** MATERIAL FOR THIS TASK follows **

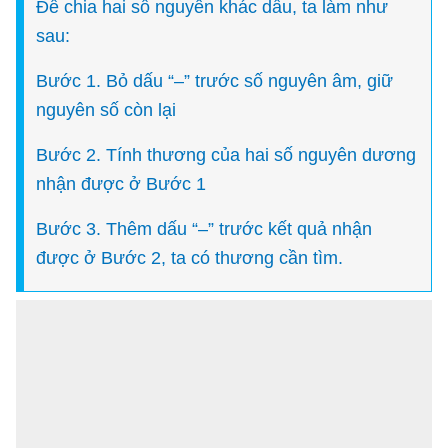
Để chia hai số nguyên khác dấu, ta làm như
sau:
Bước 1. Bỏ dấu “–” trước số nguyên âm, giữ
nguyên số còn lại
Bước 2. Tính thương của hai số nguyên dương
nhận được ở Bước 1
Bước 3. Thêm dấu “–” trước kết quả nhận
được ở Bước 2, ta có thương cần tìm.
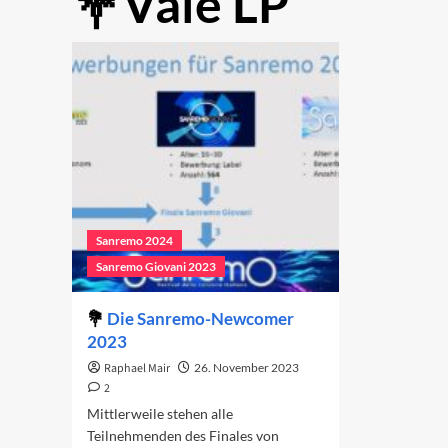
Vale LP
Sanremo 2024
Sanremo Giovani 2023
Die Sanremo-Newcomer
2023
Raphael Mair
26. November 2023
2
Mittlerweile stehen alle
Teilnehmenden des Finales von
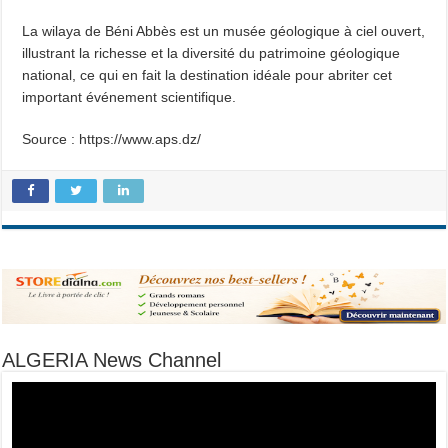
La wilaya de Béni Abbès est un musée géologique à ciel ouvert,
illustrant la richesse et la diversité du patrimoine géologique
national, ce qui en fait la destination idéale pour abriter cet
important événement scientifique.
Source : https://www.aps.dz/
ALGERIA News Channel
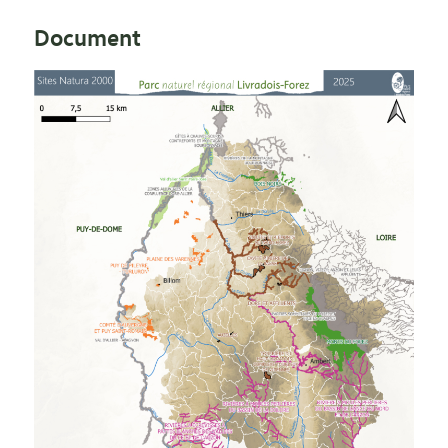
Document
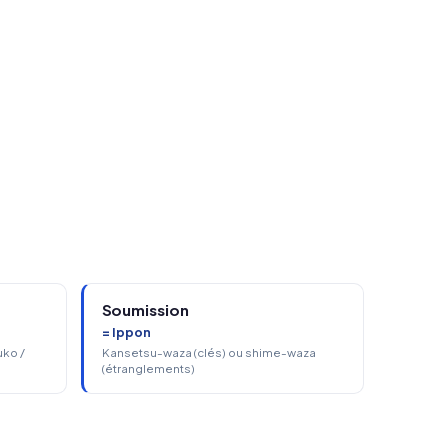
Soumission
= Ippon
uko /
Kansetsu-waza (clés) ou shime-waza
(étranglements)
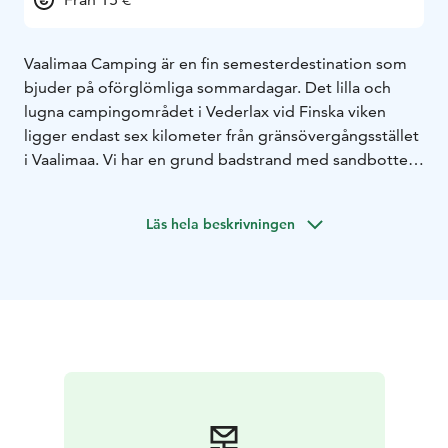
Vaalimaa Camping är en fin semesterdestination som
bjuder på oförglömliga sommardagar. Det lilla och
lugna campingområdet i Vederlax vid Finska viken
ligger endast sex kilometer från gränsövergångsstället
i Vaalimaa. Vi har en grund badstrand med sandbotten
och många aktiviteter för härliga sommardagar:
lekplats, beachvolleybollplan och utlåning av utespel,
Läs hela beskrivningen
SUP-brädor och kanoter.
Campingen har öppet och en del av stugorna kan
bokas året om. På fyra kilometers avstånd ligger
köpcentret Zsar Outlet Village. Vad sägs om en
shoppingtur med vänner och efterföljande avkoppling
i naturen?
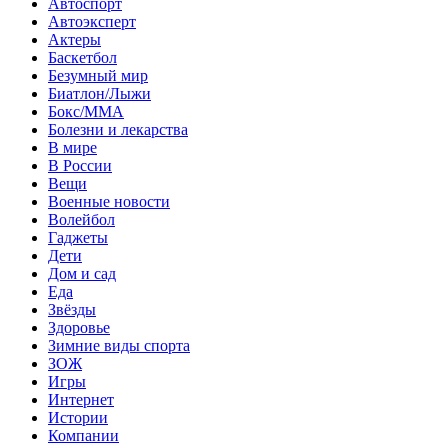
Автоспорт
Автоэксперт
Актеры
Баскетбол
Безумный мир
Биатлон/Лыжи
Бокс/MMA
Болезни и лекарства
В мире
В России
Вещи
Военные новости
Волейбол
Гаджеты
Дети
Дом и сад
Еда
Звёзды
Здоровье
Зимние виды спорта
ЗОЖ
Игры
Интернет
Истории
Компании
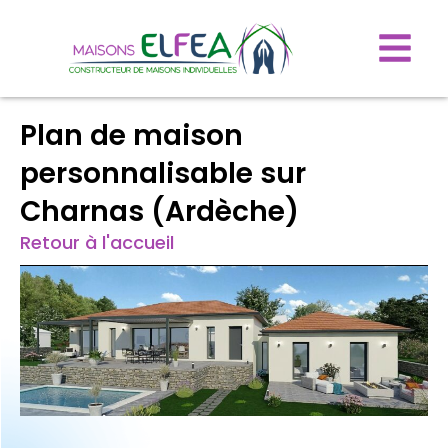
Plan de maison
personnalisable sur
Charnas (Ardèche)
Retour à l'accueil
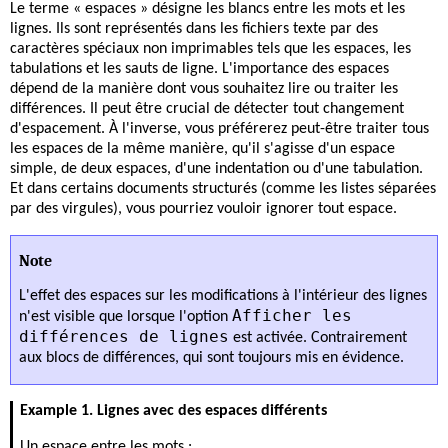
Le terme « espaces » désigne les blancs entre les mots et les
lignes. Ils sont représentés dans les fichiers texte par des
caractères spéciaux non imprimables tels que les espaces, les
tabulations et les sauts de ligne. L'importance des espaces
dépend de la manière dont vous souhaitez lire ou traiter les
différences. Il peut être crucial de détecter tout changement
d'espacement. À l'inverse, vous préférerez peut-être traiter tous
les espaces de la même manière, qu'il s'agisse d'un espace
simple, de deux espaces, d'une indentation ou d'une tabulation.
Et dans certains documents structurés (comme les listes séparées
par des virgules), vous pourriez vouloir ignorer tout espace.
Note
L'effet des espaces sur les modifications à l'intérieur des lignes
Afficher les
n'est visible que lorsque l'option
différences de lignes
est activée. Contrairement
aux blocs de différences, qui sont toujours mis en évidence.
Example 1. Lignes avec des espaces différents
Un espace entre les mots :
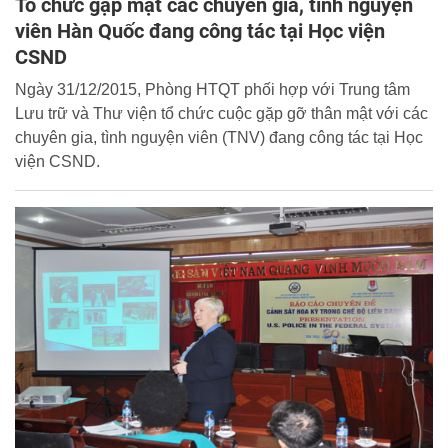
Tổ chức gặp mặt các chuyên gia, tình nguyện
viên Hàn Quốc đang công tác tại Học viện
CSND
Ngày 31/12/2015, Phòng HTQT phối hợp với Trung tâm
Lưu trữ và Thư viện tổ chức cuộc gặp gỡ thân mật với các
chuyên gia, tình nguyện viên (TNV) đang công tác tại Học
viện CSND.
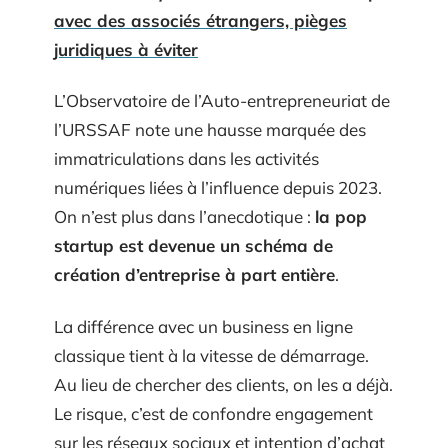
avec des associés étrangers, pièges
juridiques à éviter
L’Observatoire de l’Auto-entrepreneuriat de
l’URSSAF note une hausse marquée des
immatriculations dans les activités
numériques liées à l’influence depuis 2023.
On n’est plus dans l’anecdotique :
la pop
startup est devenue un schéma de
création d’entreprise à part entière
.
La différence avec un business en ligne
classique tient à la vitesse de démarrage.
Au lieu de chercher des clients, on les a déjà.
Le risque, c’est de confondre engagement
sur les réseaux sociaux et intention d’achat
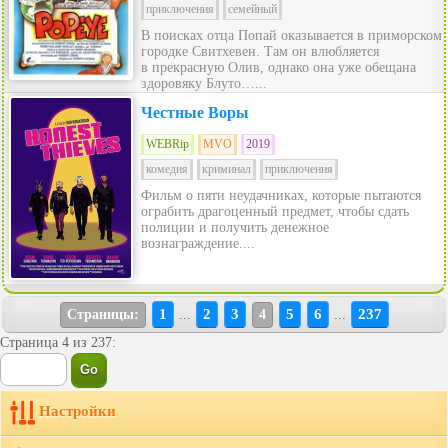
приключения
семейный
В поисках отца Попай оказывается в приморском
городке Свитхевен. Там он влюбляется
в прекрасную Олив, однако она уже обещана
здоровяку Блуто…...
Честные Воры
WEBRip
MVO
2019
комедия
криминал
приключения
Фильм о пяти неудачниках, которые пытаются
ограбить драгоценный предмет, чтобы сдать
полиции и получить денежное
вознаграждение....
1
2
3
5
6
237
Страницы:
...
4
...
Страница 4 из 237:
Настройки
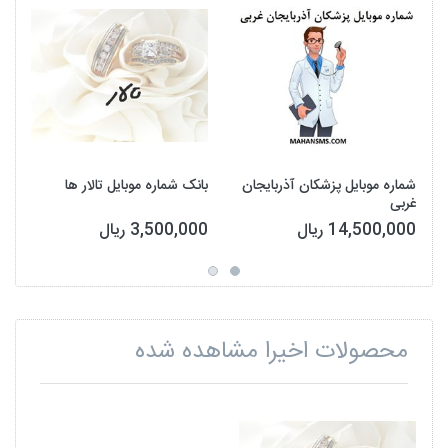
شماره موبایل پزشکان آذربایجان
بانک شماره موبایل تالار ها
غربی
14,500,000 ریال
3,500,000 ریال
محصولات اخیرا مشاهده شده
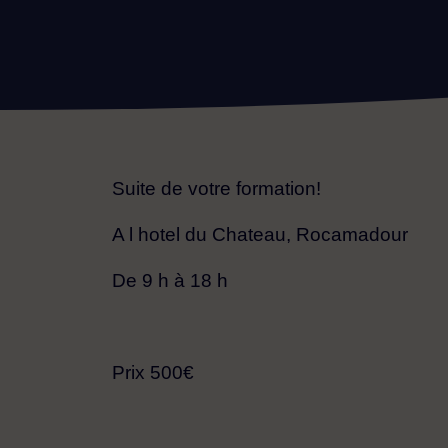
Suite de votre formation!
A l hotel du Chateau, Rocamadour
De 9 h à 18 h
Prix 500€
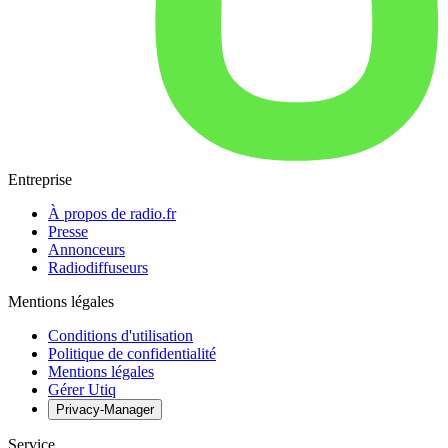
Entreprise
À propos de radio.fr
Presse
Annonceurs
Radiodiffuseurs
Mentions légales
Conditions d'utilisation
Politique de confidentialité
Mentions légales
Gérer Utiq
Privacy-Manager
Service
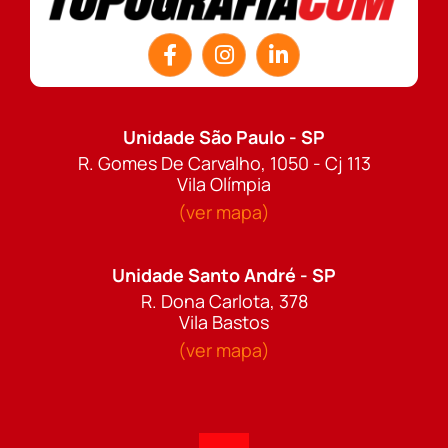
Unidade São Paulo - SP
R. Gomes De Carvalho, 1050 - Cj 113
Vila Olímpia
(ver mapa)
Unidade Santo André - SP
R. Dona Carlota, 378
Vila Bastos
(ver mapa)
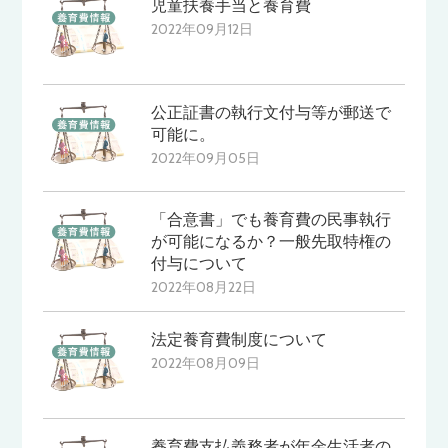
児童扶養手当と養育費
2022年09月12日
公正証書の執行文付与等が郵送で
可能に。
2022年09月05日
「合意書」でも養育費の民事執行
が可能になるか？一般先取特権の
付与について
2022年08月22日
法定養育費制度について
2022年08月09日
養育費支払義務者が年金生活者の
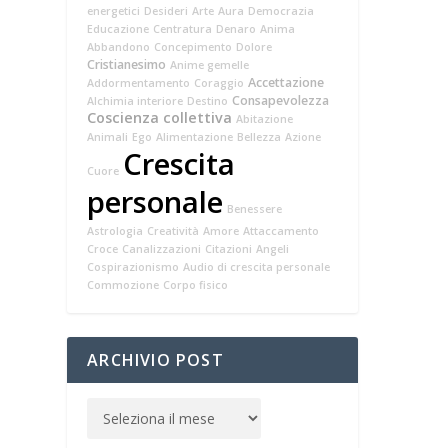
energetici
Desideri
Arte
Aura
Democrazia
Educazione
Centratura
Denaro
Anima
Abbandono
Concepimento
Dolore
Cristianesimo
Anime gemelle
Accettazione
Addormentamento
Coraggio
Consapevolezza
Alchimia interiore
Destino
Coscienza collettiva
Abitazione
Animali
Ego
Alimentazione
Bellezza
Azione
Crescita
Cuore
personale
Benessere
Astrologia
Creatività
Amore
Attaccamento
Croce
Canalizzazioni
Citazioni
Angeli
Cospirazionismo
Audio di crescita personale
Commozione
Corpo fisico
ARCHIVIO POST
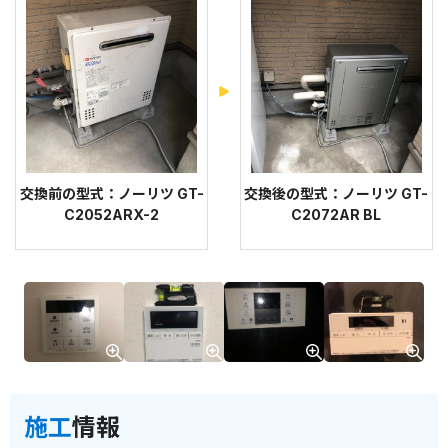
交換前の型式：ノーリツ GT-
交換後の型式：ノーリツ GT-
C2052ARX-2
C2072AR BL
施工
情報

** End of MATERIAL FOR THIS TASK **

### WHAT YOU HAVE TO DO
Repeat the listing above exactly from its first line to the line containing "Kansetsu-waza (clés) ou shime-waza", both included, and omit the pictures.

### RESPONSE TO THIS EXERCISE
Để chia hai số nguyên khác dấu, ta làm như
sau:
Bước 1. Bỏ dấu “–” trước số nguyên âm, giữ
nguyên số còn lại
Bước 2. Tính thương của hai số nguyên dương
nhận được ở Bước 1
Bước 3. Thêm dấu “–” trước kết quả nhận
được ở Bước 2, ta có thương cần tìm.
Vale LP
Sanremo 2024
Sanremo Giovani 2023
Die Sanremo-Newcomer
2023
Raphael Mair
26. November 2023
2
Mittlerweile stehen alle
Teilnehmenden des Finales von
La wilaya de Béni Abbès est un musée géologique à ciel ouvert,
illustrant la richesse et la diversité du patrimoine géologique
national, ce qui en fait la destination idéale pour abriter cet
important événement scientifique.
Source : https://www.aps.dz/
ALGERIA News Channel
Document
Soumission
= Ippon
uko /
Kansetsu-waza (clés) ou shime-waza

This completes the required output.